どうやら待たせてしまうようなことはなかったらしい。
廊下には俺と同じようにお風呂に向かうのか、着替えを持った女の子たちの2~4人ぐらいの集団がちらほらといる。
アイドル学校の生徒だけあってみんな可愛らしい。
ゆずはちゃんはこちらに気がついたのか、少し歩くペースを早めてきた。
「あっ、ひかりちゃん」
両手に着替えを持っているので流石に手を振っては来なかったが、どうしても手を振りたいらしく、わざわざ着替えを片手に持ち替え、立ち止まって手を振ってきた。
全くどうして女の子って知り合いを見つけると手を振りたがるんだろう?
こちらも合わせるように手を振りながら近づく。
振られたら振り返すのが常識だったりしても困るからな。
手が届く範囲まで近づくとゆずはちゃんに振り返していた手を握られた。
指の間に指を入れるいわゆる恋人つなぎの正面からバージョンをする。
きゅっと手を握りアイコンタクトでもかわすように見つめてくる。
数分しか離れていなかった感動も何もない再会なのに、ゆずはちゃんは笑顔を見せる。
本当にひかりちゃんが好きなんだな。
中身が俺であることを申し訳なく思いながらも意識はつながれた手に集中している。
重なった手の平は柔らかく、絡みあった指は白く細い。
前世の俺ならきっとさらに深く好きになっているに違いない。
しかし、ひかりちゃんの身体は何も反応しない。
心拍数が上がることも、何かが沸き立つような感情も起きない。
きっと魂だけが俺で、基本的に身体はひかりちゃんのままなのだろう。
だと、すればひかりの魂はどこへいってしまったのか?
もしひかりちゃんの魂が見つかってしまったら俺はどうなるのか?
数秒見つめ合い流れるように手を離す。
ついでに余計な思考も切り離す。
考えたって答えは出ないのだ。
今はとにかくお風呂だ。
しかし、このよくわからん手を握り合う儀式のようなものの正解は何なのだろうか? 男子だったら廊下ですれ違ったところで、こんなことはしない用がなければ挨拶して終了だ。

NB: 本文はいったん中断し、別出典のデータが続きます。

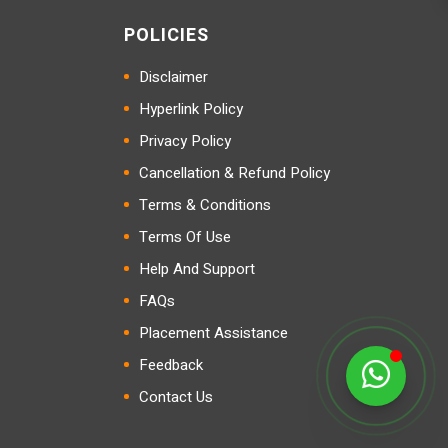
POLICIES
Disclaimer
Hyperlink Policy
Privacy Policy
Cancellation & Refund Policy
Terms & Conditions
Terms Of Use
Help And Support
FAQs
Placement Assistance
Feedback
Contact Us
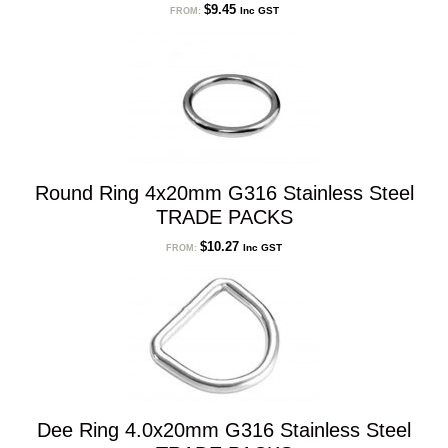
$
9.45
Inc GST
FROM:
Round Ring 4x20mm G316 Stainless Steel
TRADE PACKS
$
10.27
Inc GST
FROM:
Dee Ring 4.0x20mm G316 Stainless Steel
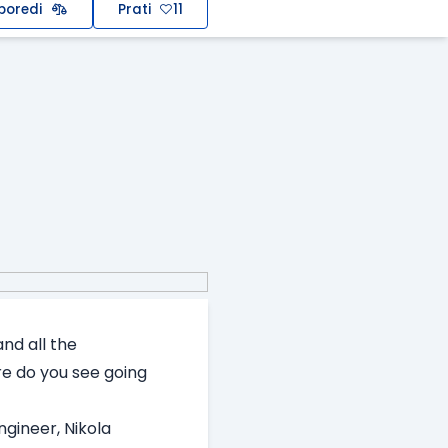
poredi
Prati
11
nd all the
e do you see going
ngineer, Nikola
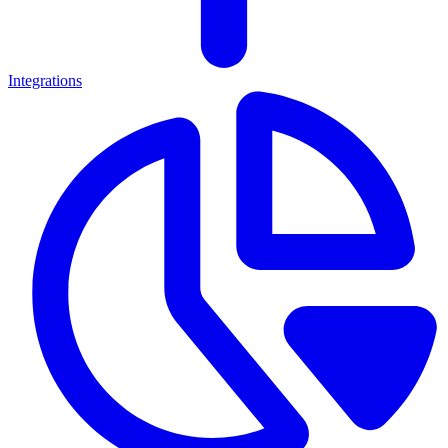
Integrations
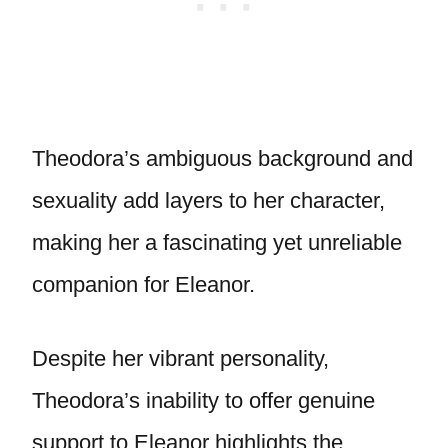
Theodora’s ambiguous background and
sexuality add layers to her character,
making her a fascinating yet unreliable
companion for Eleanor.
Despite her vibrant personality,
Theodora’s inability to offer genuine
support to Eleanor highlights the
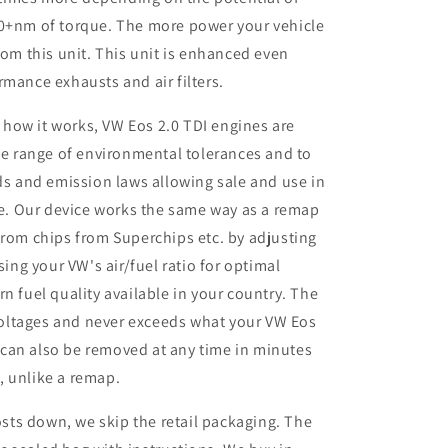
50+nm of torque. The more power your vehicle
rom this unit. This unit is enhanced even
rmance exhausts and air filters.
 how it works, VW Eos 2.0 TDI engines are
e range of environmental tolerances and to
s and emission laws allowing sale and use in
e. Our device works the same way as a remap
rom chips from Superchips etc. by adjusting
ing your VW's air/fuel ratio for optimal
 fuel quality available in your country. The
voltages and never exceeds what your VW Eos
t can also be removed at any time in minutes
s, unlike a remap.
sts down, we skip the retail packaging. The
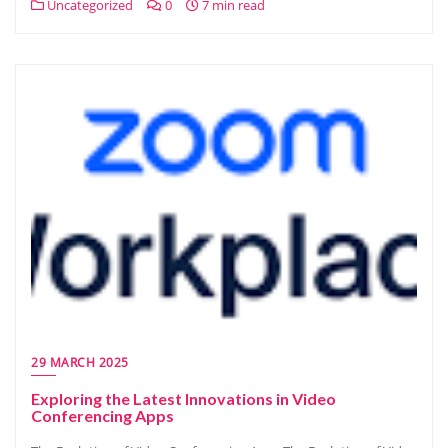
Uncategorized
0
7 min read
29 MARCH 2025
Exploring the Latest Innovations in Video
Conferencing Apps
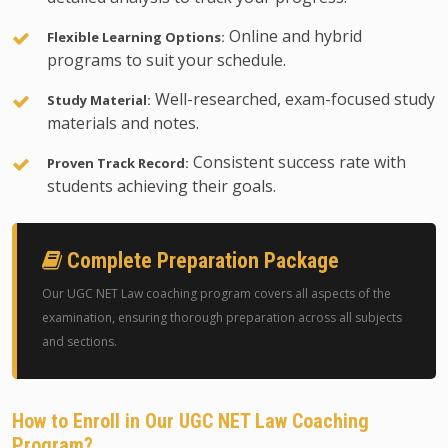
Online and hybrid
Flexible Learning Options:
programs to suit your schedule.
Well-researched, exam-focused study
Study Material:
materials and notes.
Consistent success rate with
Proven Track Record:
students achieving their goals.
Complete Preparation Package
Our UGC NET Law coaching program covers all aspects of the
examination, ensuring thorough preparation across all subjects
and sections.
How to Enroll in Our UGC NET Law Coaching
Program?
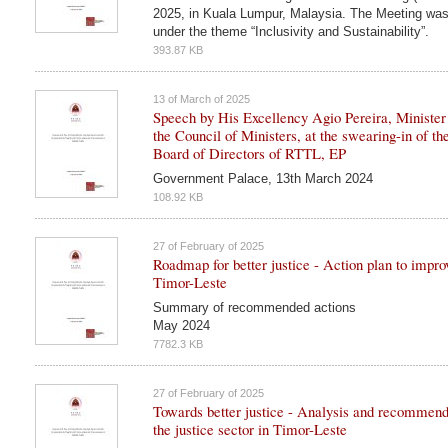
2025, in Kuala Lumpur, Malaysia. The Meeting was
under the theme “Inclusivity and Sustainability”.
393.87 KB
13 of March of 2025
Speech by His Excellency Agio Pereira, Minister 
the Council of Ministers, at the swearing-in of th
Board of Directors of RTTL, EP
Government Palace, 13th March 2024
108.92 KB
27 of February of 2025
Roadmap for better justice - Action plan to improv
Timor-Leste
Summary of recommended actions
May 2024
7782.3 KB
27 of February of 2025
Towards better justice - Analysis and recommend
the justice sector in Timor-Leste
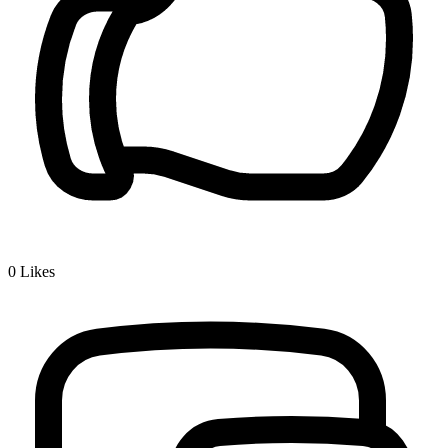
0
Likes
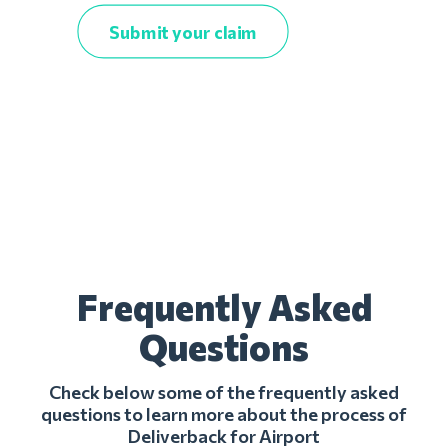
Submit your claim
Frequently Asked
Questions
Check below some of the frequently asked
questions to learn more about the process of
Deliverback for Airport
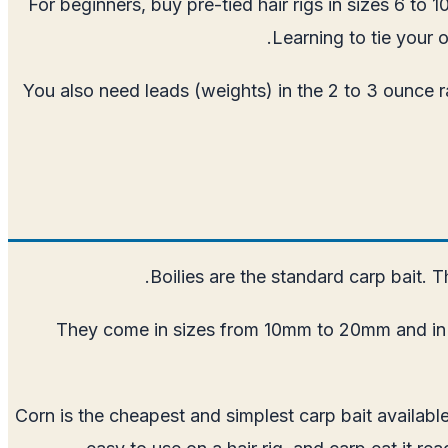
For beginners, buy pre-tied hair rigs in sizes 6 to 
Learning to tie your 
You also need leads (weights) in the 2 to 3 ounce ran
Boilies are the standard carp bait. T
They come in sizes from 10mm to 20mm and in fla
Corn is the cheapest and simplest carp bait availabl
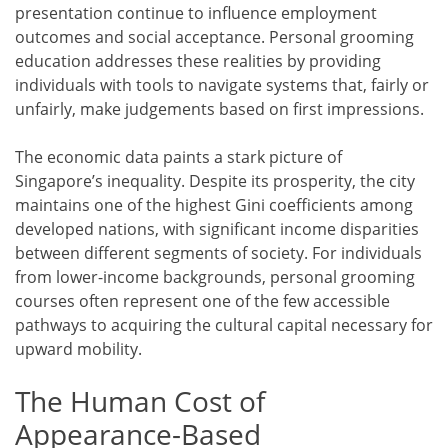
presentation continue to influence employment
outcomes and social acceptance. Personal grooming
education addresses these realities by providing
individuals with tools to navigate systems that, fairly or
unfairly, make judgements based on first impressions.
The economic data paints a stark picture of
Singapore’s inequality. Despite its prosperity, the city
maintains one of the highest Gini coefficients among
developed nations, with significant income disparities
between different segments of society. For individuals
from lower-income backgrounds, personal grooming
courses often represent one of the few accessible
pathways to acquiring the cultural capital necessary for
upward mobility.
The Human Cost of
Appearance-Based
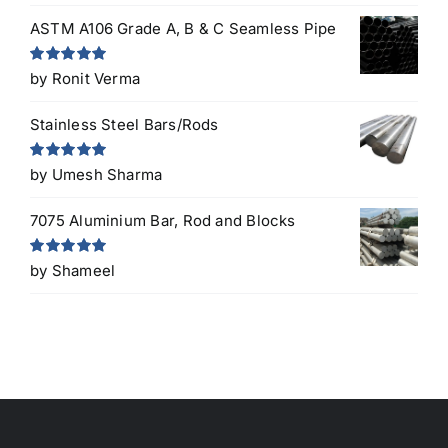
ASTM A106 Grade A, B & C Seamless Pipe
Rated
5
out
by Ronit Verma
of 5
Stainless Steel Bars/Rods
Rated
5
out
by Umesh Sharma
of 5
7075 Aluminium Bar, Rod and Blocks
Rated
5
out
by Shameel
of 5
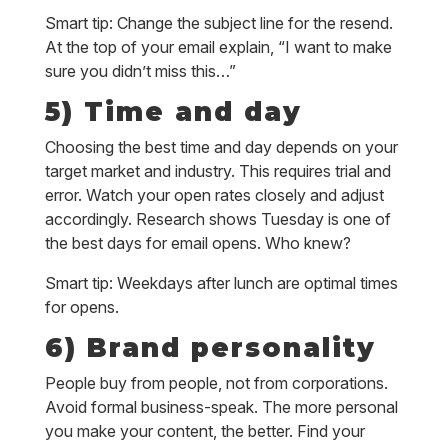
Smart tip: Change the subject line for the resend.
At the top of your email explain, “I want to make
sure you didn’t miss this…”
5) Time and day
Choosing the best time and day depends on your
target market and industry. This requires trial and
error. Watch your open rates closely and adjust
accordingly. Research shows Tuesday is one of
the best days for email opens. Who knew?
Smart tip: Weekdays after lunch are optimal times
for opens.
6) Brand personality
People buy from people, not from corporations.
Avoid formal business-speak. The more personal
you make your content, the better. Find your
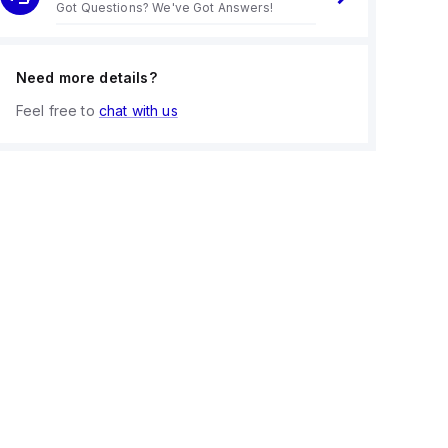
Got Questions? We've Got Answers!
Need more details?
Feel free to
chat with us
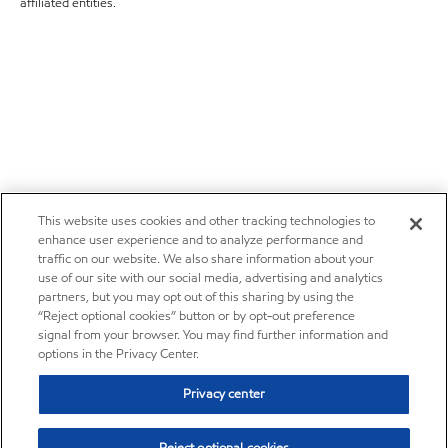
affiliated entities.
This website uses cookies and other tracking technologies to
enhance user experience and to analyze performance and
traffic on our website. We also share information about your
use of our site with our social media, advertising and analytics
partners, but you may opt out of this sharing by using the
“Reject optional cookies” button or by opt-out preference
signal from your browser. You may find further information and
options in the Privacy Center.
Privacy center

横に並んで大浴場まで歩く間俺はそんなことを考えていた。
長い廊下を歩き、端にある階段を下る。
と言っても運がいいことに俺とゆずはちゃんの部屋は二階。
たしかエレベーターもロビーのどこかにはあるらしいが、使用できるのは5階上に部屋のある生徒だけ。
二階の部屋だった俺はなかなかに運がいいと言える。
「部屋が2階で助かったね」
階段を降り終えて、ロビーに両足がついたタイミングで、ゆずはちゃんはこちらを見ながら語りかけてきた。
ちょうど階段が、短くて楽だと思ってたところだったのでちょっと驚きながら返す。
やっぱりこの子のエスパーに違いない。
「4階の人とか大変そうだよね」
やや、戦慄しながら、笑顔を交えてそう返した。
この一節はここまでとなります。